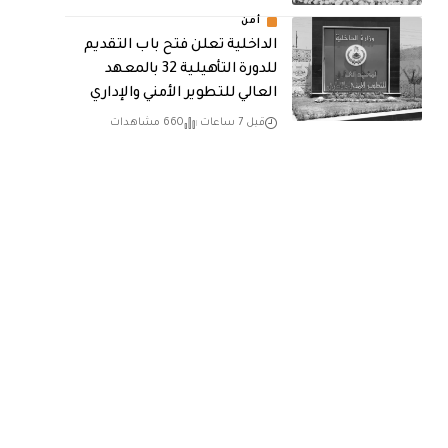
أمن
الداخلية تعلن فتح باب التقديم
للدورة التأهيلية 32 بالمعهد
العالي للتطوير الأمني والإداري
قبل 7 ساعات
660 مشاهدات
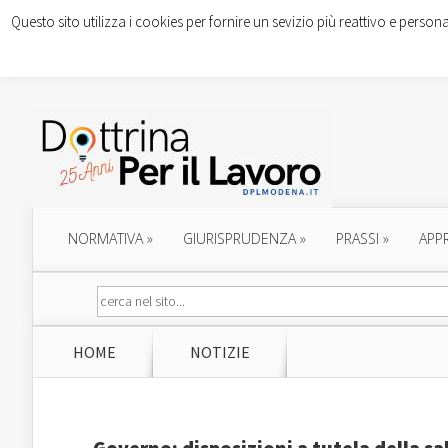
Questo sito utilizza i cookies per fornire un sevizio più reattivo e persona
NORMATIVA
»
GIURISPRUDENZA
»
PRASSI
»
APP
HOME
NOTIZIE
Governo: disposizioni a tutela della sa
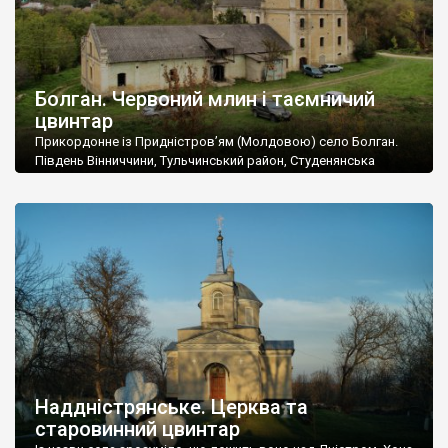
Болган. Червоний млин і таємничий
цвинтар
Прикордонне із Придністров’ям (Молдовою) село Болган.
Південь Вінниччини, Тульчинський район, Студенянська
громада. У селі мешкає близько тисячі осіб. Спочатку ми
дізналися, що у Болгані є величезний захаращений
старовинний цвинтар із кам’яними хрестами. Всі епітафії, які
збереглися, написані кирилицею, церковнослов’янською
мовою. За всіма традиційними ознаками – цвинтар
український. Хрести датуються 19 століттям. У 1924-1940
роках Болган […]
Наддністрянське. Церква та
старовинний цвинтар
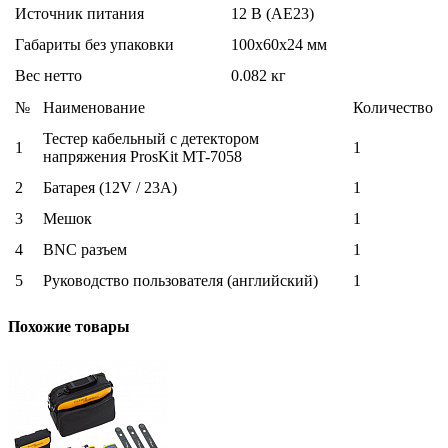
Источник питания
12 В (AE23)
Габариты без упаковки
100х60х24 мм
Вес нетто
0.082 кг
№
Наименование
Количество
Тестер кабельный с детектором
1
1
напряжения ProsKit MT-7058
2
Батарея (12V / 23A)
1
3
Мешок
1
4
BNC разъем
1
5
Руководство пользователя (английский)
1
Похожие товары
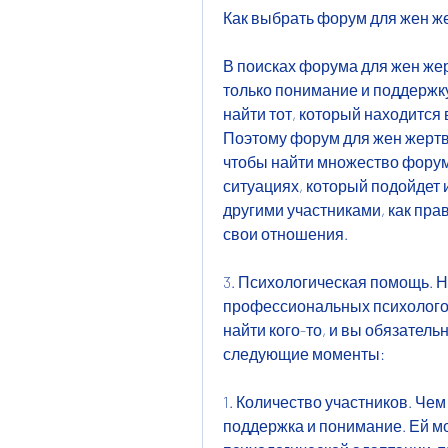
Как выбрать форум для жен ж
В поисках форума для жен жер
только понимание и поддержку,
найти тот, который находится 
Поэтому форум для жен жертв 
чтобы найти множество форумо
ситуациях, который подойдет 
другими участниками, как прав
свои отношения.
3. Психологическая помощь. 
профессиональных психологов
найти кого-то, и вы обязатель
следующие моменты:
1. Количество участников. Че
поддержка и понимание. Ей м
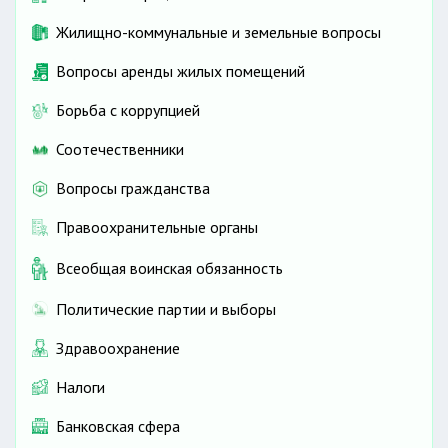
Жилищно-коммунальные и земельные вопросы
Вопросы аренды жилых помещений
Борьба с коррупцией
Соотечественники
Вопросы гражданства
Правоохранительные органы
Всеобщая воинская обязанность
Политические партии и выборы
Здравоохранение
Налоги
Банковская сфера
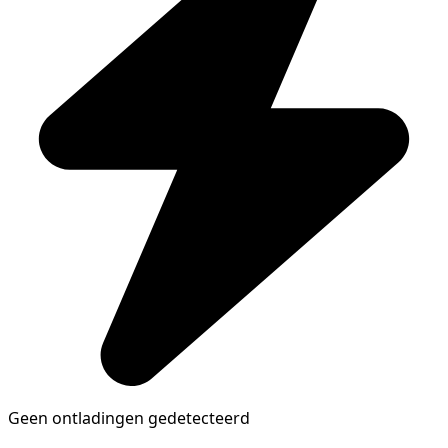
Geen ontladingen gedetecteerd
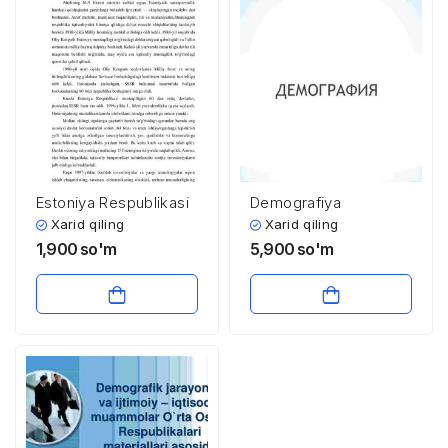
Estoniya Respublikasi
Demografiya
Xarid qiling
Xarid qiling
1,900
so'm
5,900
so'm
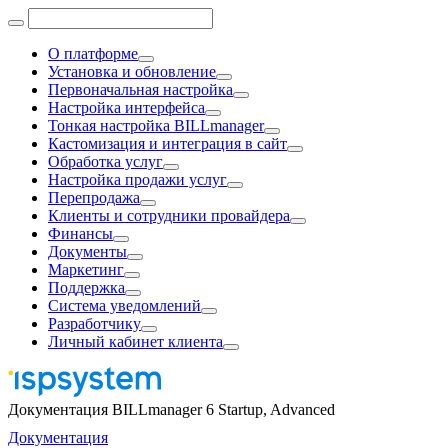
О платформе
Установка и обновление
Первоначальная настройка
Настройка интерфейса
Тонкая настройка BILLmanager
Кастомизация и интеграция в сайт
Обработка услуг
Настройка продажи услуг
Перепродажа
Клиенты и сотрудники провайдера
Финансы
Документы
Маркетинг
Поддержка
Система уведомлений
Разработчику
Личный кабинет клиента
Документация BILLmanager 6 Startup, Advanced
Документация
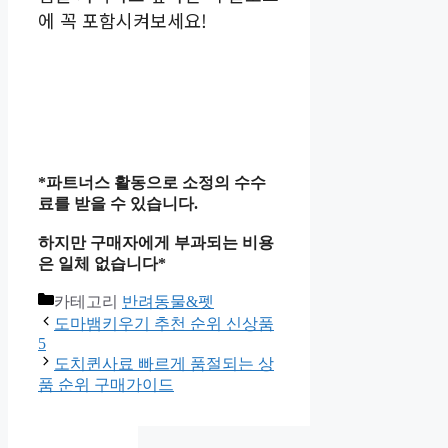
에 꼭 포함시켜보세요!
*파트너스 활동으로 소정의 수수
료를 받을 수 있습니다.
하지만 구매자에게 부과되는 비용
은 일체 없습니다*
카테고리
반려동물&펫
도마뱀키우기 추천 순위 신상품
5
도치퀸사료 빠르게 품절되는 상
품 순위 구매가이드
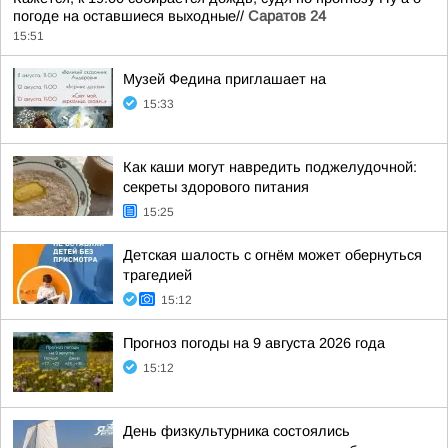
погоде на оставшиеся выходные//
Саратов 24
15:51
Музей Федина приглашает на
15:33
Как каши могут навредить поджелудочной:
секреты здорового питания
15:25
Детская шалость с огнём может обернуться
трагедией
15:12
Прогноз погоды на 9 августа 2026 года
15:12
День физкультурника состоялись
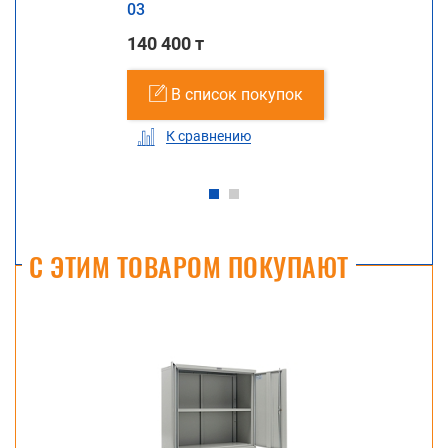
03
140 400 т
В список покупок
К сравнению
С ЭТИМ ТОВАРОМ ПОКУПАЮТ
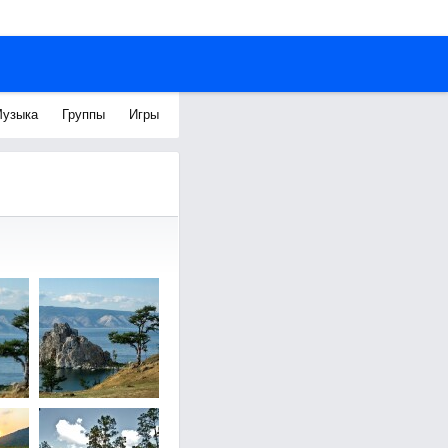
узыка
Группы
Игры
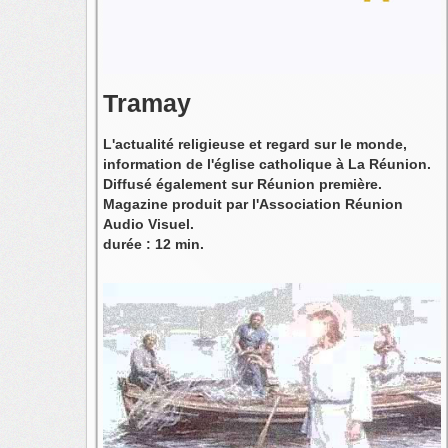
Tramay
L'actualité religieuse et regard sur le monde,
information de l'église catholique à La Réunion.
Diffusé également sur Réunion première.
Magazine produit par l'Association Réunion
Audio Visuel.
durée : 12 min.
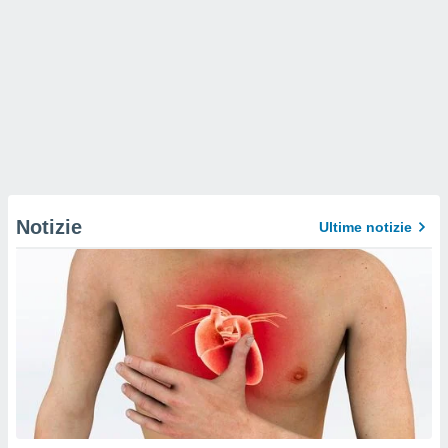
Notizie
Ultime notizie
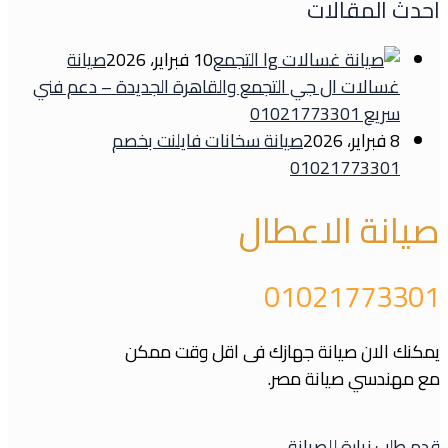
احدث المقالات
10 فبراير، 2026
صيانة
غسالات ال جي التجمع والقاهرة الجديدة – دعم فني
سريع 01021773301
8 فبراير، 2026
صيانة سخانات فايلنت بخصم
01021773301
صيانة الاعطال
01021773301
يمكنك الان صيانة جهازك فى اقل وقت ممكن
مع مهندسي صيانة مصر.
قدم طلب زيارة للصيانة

- THE PROBLEM: The reply should consist of a single number: how many lines in the listing contain the word "понимание".

- ANSWER BOX: 2